Use one period to represent the current directory. For example, if you choose Default Input Folder sub-folder, you can enter "./MyFiles" to look in a folder called "MyFiles" that is contained within the Default Input Folder.
Use two periods ".." to move up one folder level. For example, if you choose Default Input Folder sub-folder, you can enter "../MyFolder" to look in a folder called "MyFolder" at the same level as the Default Input Folder.

For Elsewhere..., Default Input Folder sub-folder and Default Output Folder sub-folder, if you have metadata associated with your images via Metadata module, you can name the folder using metadata tags. You can insert a previously defined metadata tag by either using:

The insert key
A right mouse button click inside the control
In Windows, the Context menu key, which is between the Windows key and Ctrl key

The inserted metadata tag will appear in green. To change a previously inserted metadata tag, navigate the cursor to just before the tag and either:

Use the up and down arrows to cycle through possible values.
Right-click on the tag to display and select the available values.

For instance, if you have a metadata tag named "Plate", you can create a per-plate folder by selecting one of the subfolder options and then specifying the subfolder name with the "Plate" metadata tag. The module will substitute the metadata values for the last image set processed for any metadata tags in the folder name. Please see the Metadata module for more details on metadata collection and usage.

Create a CellProfiler Analyst workspace file?

Select Yes to generate a workspace file for use with CellProfiler Analyst, a data exploration tool which can also be downloaded from http://www.cellprofiler.org/. A workspace file allows you to open a selected set of measurements with the display tools of your choice. This is useful, for example, if you want examine a standard set of quality control image measurements for outliers.

Select the measurement display tool

(Used only if creating a workspace file)
Select what display tool in CPA you want to use to open the measurements.

ScatterPlot
Histogram
DensityPlot
PlateViewer
BoxPlot

Type of measurement to plot on the X-axis

(Used only if creating a workspace file)
You can plot two types of measurements:

Image: For a per-image measurement, one numerical value is recorded for each image analyzed. Per-image measurements are produced by many modules. Many have MeasureImage in the name but others do not (e.g., the number of objects in each image is a per-image measurement made by IdentifyObject modules).
Object: For a per-object measurement, each identified object is measured, so there may be none or many numerical values recorded for each image analyzed. These are usually produced by modules with MeasureObject in the name.

Enter the object name

(Used only if creating a workspace file)
Select the object that you want to measure from the list. This should be an object created by a previous module such as IdentifyPrimaryObjects, IdentifySecondaryObjects, or IdentifyTertiaryObjects.
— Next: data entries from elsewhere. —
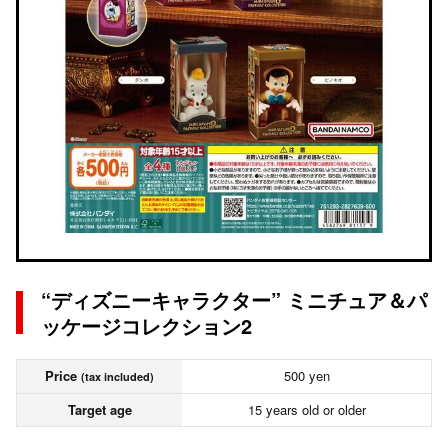
“ディズニーキャラクター” ミニチュア＆パ
ッケージコレクション2
Price
500 yen
(tax included)
Target age
15 years old or older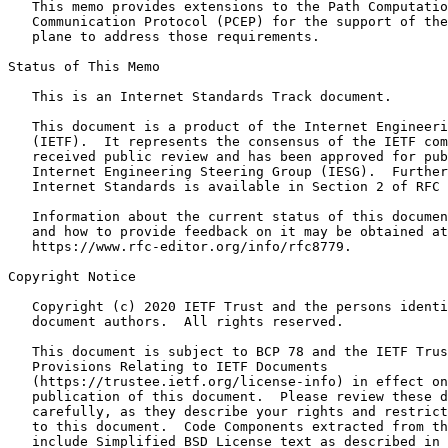
   This memo provides extensions to the Path Computatio
   Communication Protocol (PCEP) for the support of the
   plane to address those requirements.

Status of This Memo
   This is an Internet Standards Track document.

   This document is a product of the Internet Engineeri
   (IETF).  It represents the consensus of the IETF com
   received public review and has been approved for pub
   Internet Engineering Steering Group (IESG).  Further
   Internet Standards is available in Section 2 of RFC 
   Information about the current status of this documen
   and how to provide feedback on it may be obtained at

   https://www.rfc-editor.org/info/rfc8779.

Copyright Notice
   Copyright (c) 2020 IETF Trust and the persons identi
   document authors.  All rights reserved.

   This document is subject to BCP 78 and the IETF Trus
   Provisions Relating to IETF Documents

   (https://trustee.ietf.org/license-info) in effect on
   publication of this document.  Please review these d
   carefully, as they describe your rights and restrict
   to this document.  Code Components extracted from th
   include Simplified BSD License text as described in 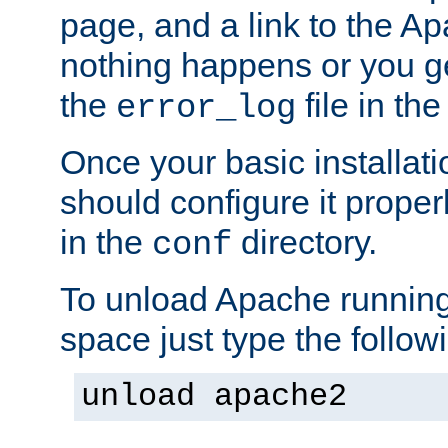
page, and a link to the A
nothing happens or you get
the
file in th
error_log
Once your basic installati
should configure it properl
in the
directory.
conf
To unload Apache running
space just type the follow
unload apache2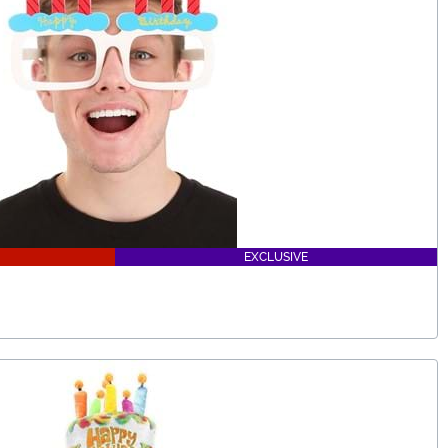
EXCLUSIVE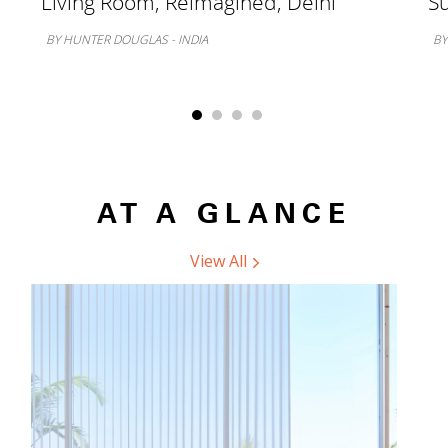
Living Room, Reimagined, Delhi
Su
BY HUNTER DOUGLAS - INDIA
BY
AT A GLANCE
View All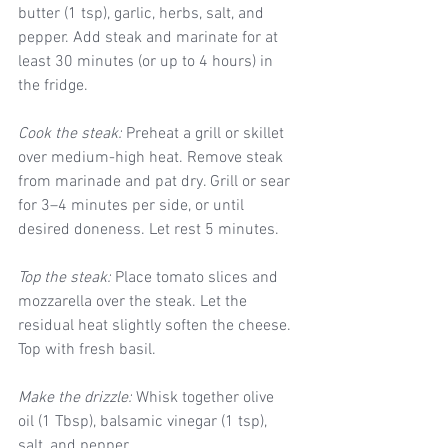
butter (1 tsp), garlic, herbs, salt, and 
pepper. Add steak and marinate for at 
least 30 minutes (or up to 4 hours) in 
the fridge.
Cook the steak:
 Preheat a grill or skillet 
over medium-high heat. Remove steak 
from marinade and pat dry. Grill or sear 
for 3–4 minutes per side, or until 
desired doneness. Let rest 5 minutes.
Top the steak:
 Place tomato slices and 
mozzarella over the steak. Let the 
residual heat slightly soften the cheese. 
Top with fresh basil.
Make the drizzle:
 Whisk together olive 
oil (1 Tbsp), balsamic vinegar (1 tsp), 
salt, and pepper.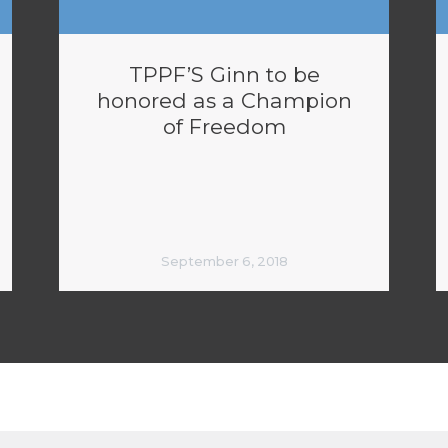
TPPF’S Ginn to be
honored as a Champion
of Freedom
September 6, 2018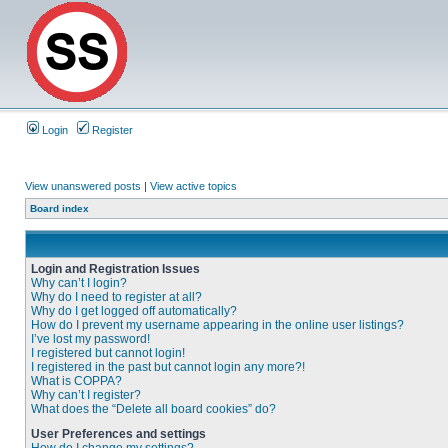
Login
Register
View unanswered posts
|
View active topics
Board index
Login and Registration Issues
Why can’t I login?
Why do I need to register at all?
Why do I get logged off automatically?
How do I prevent my username appearing in the online user listings?
I’ve lost my password!
I registered but cannot login!
I registered in the past but cannot login any more?!
What is COPPA?
Why can’t I register?
What does the “Delete all board cookies” do?
User Preferences and settings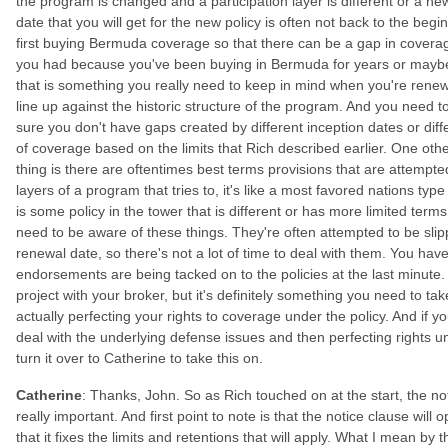
the program is changed and a participation layer is different or a n
date that you will get for the new policy is often not back to the be
first buying Bermuda coverage so that there can be a gap in coverag
you had because you've been buying in Bermuda for years or maybe
that is something you really need to keep in mind when you're rene
line up against the historic structure of the program. And you need t
sure you don't have gaps created by different inception dates or diff
of coverage based on the limits that Rich described earlier. One other 
thing is there are oftentimes best terms provisions that are attempted 
layers of a program that tries to, it's like a most favored nations type
is some policy in the tower that is different or has more limited term
need to be aware of these things. They're often attempted to be slipp
renewal date, so there's not a lot of time to deal with them. You hav
endorsements are being tacked on to the policies at the last minute. 
project with your broker, but it's definitely something you need to t
actually perfecting your rights to coverage under the policy. And if 
deal with the underlying defense issues and then perfecting rights
turn it over to Catherine to take this on.
Catherine
: Thanks, John. So as Rich touched on at the start, the no
really important. And first point to note is that the notice clause will
that it fixes the limits and retentions that will apply. What I mean by t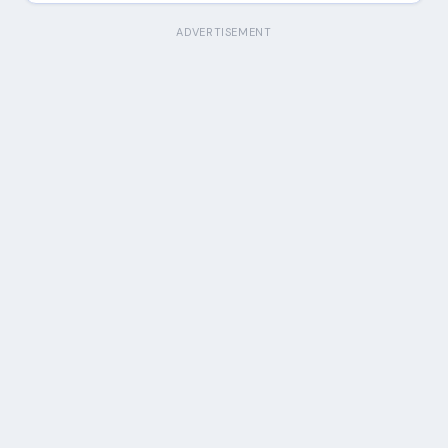
ADVERTISEMENT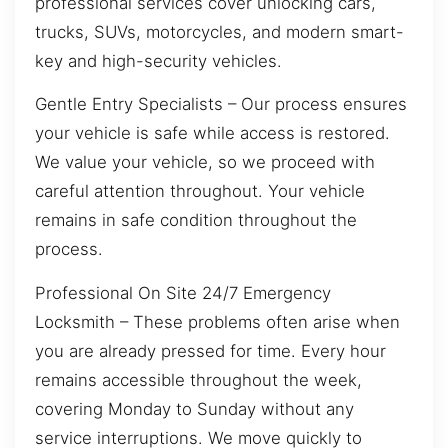
professional services cover unlocking cars,
trucks, SUVs, motorcycles, and modern smart-
key and high-security vehicles.
Gentle Entry Specialists – Our process ensures
your vehicle is safe while access is restored.
We value your vehicle, so we proceed with
careful attention throughout. Your vehicle
remains in safe condition throughout the
process.
Professional On Site 24/7 Emergency
Locksmith – These problems often arise when
you are already pressed for time. Every hour
remains accessible throughout the week,
covering Monday to Sunday without any
service interruptions. We move quickly to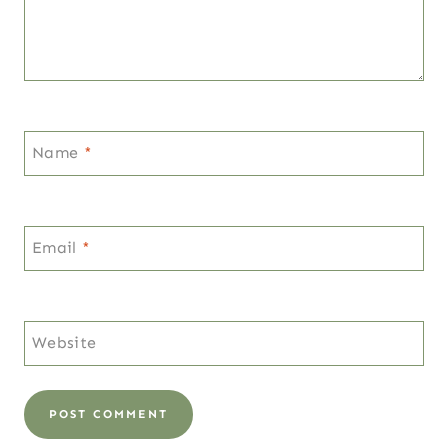
Name
*
Email
*
Website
Select the X-axis measurement

(Used only if creating a workspace file)
Select the measurement to be plotted on the desired axis.

Type of measurement to plot on the Y-axis

(Used only if creating a workspace file)
You can plot two types of measurements:

Image: For a per-image measurement, one numerical value is recorded for each image analyzed. Per-image measurements are produced by many modules. Many have MeasureImage in the name but others do not (e.g., the number of objects in each image is a per-image measurement made by IdentifyObject modules).
Object: For a per-object measurement, each identified object is measured, so there may be none or many numerical values recorded for each image analyzed. These are usually produced by modules with MeasureObject in the name.

Select the Y-axis measurement

(Used only if creating a workspace file)
Select the measurement to be plotted on the desired axis.

Calculate the per-image mean values of object measurements?

Select Yes for ExportToDatabase to calculate population statistics over all the objects in each image and store the results in the database. For instance, if you are measuring the area of the Nuclei objects and you check the box for this option, ExportToDatabase will create a column in the Per_Image table called "Mean_Nuclei_AreaShape_Area".

You may not want to use ExportToDatabase to calculate these population statistics if your pipeline generates a large number of per-object measurements; doing so might exceed database column limits. These columns can be created manually for selected measurements directly in MySQL. For instance, the following SQL command creates the Mean_Nuclei_AreaShape_Area column:

ALTER TABLE Per_Image ADD (Mean_Nuclei_AreaShape_Area); UPDATE Per_Image SET Mean_Nuclei_AreaShape_Area = (SELECT AVG(Nuclei_AreaShape_Area) FROM Per_Object WHERE Per_Image.ImageNumber = Per_Object.ImageNumber);

Calculate the per-well mean values of object measurements?

Select Yes for ExportToDatabase to calculate statistics over all the objects in each well and store the results as columns in a "per-well" table in the database. For instance, if you are measuring the area of the Nuclei objects and you check the aggregate mean box in this module, ExportToDatabase will create a table in the database called "Per_Well_avg", with a column called "Mean_Nuclei_AreaShape_Area". Selecting all three aggregate measurements will create three per-well tables, one for each of the measurements.

The per-well functionality will create the appropriate lines in a .SQL file, which can be run on your Per-Image and Per-Object tables to create the desired per-well table.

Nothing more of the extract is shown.